**Work request:** Drop every picture, then repeat the records exactly.

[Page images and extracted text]
------------------------------------------------
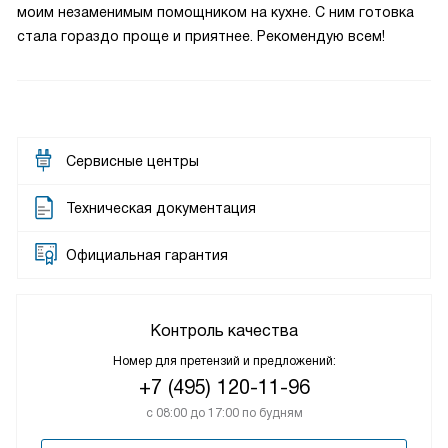
моим незаменимым помощником на кухне. С ним готовка
стала гораздо проще и приятнее. Рекомендую всем!
Сервисные центры
Техническая документация
Официальная гарантия
Контроль качества
Номер для претензий и предложений:
+7 (495) 120-11-96
с 08:00 до 17:00 по будням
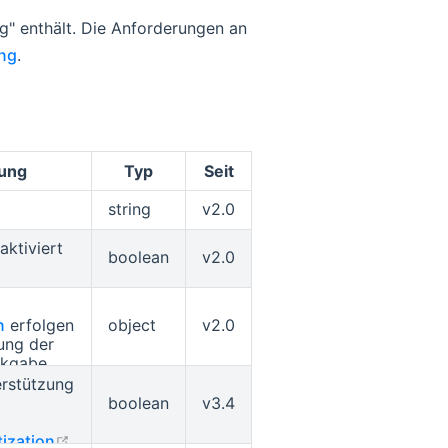
ng" enthält. Die Anforderungen an
ng
.
ung
Typ
Seit
string
v2.0
aktiviert
boolean
v2.0
n
erfolgen
object
v2.0
ung der
ckgabe
erstützung
st bleibt
boolean
v3.4
siehe
open in new window
ization
.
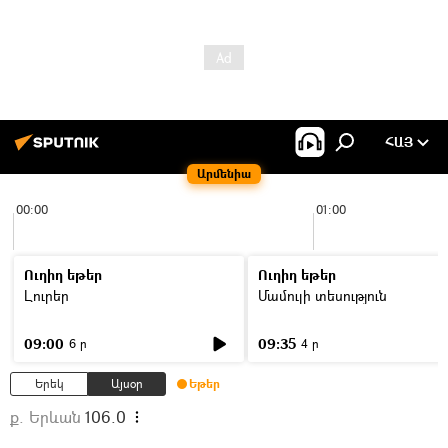
ՀԱՅ
Արմենիա
00:00
01:00
Ուղիղ եթեր
Ուղիղ եթեր
Լուրեր
Մամուլի տեսություն
09:00
09:35
6 ր
4 ր
Երեկ
Այսօր
Եթեր
ք. Երևան
106.0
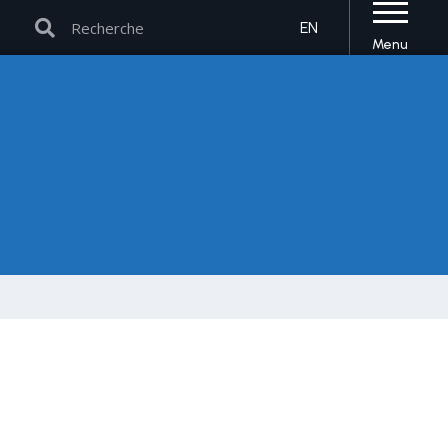
Rechercher
Rechercher
EN
Menu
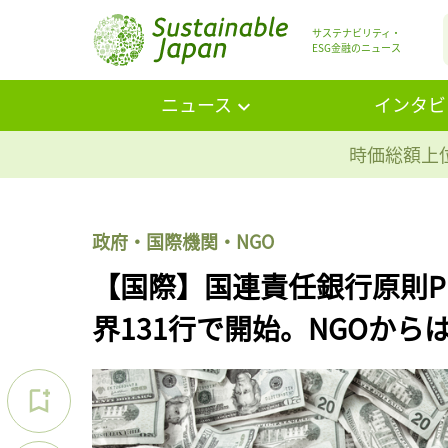
サステナビリティ・
ESG金融のニュース
ニュース
インタビ
時価総額上位
政府・国際機関・NGO
【国際】国連責任銀行原則P
界131行で開始。NGOから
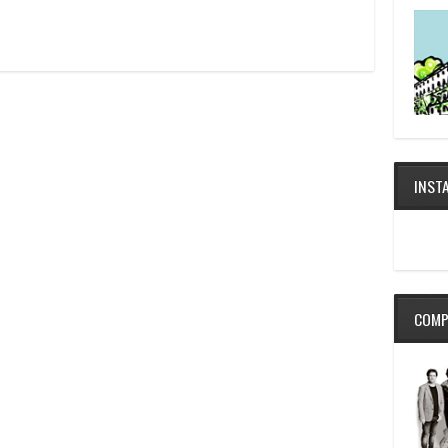
INST
COMP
------------------------------------------------
**Result for this task:**
моим незаменимым помощником на кухне. С ним готовка
стала гораздо проще и приятнее. Рекомендую всем!
Сервисные центры
Техническая документация
Официальная гарантия
Контроль качества
Номер для претензий и предложений:
+7 (495) 120-11-96
с 08:00 до 17:00 по будням
ng" enthält. Die Anforderungen an
ng
.
ung
Typ
Seit
string
v2.0
aktiviert
boolean
v2.0
n
erfolgen
object
v2.0
ung der
ckgabe
erstützung
st bleibt
boolean
v3.4
siehe
open in new window
ization
.
ՀԱՅ
Արմենիա
00:00
01:00
Ուղիղ եթեր
Ուղիղ եթեր
Լուրեր
Մամուլի տեսություն
09:00
09:35
6 ր
4 ր
Երեկ
Այսօր
Եթեր
ք. Երևան
106.0
Rechercher
Rechercher
EN
Menu
サステナビリティ・
ESG金融のニュース
ニュース
インタビ
時価総額上位
政府・国際機関・NGO
【国際】国連責任銀行原則P
界131行で開始。NGOから
INST
COMP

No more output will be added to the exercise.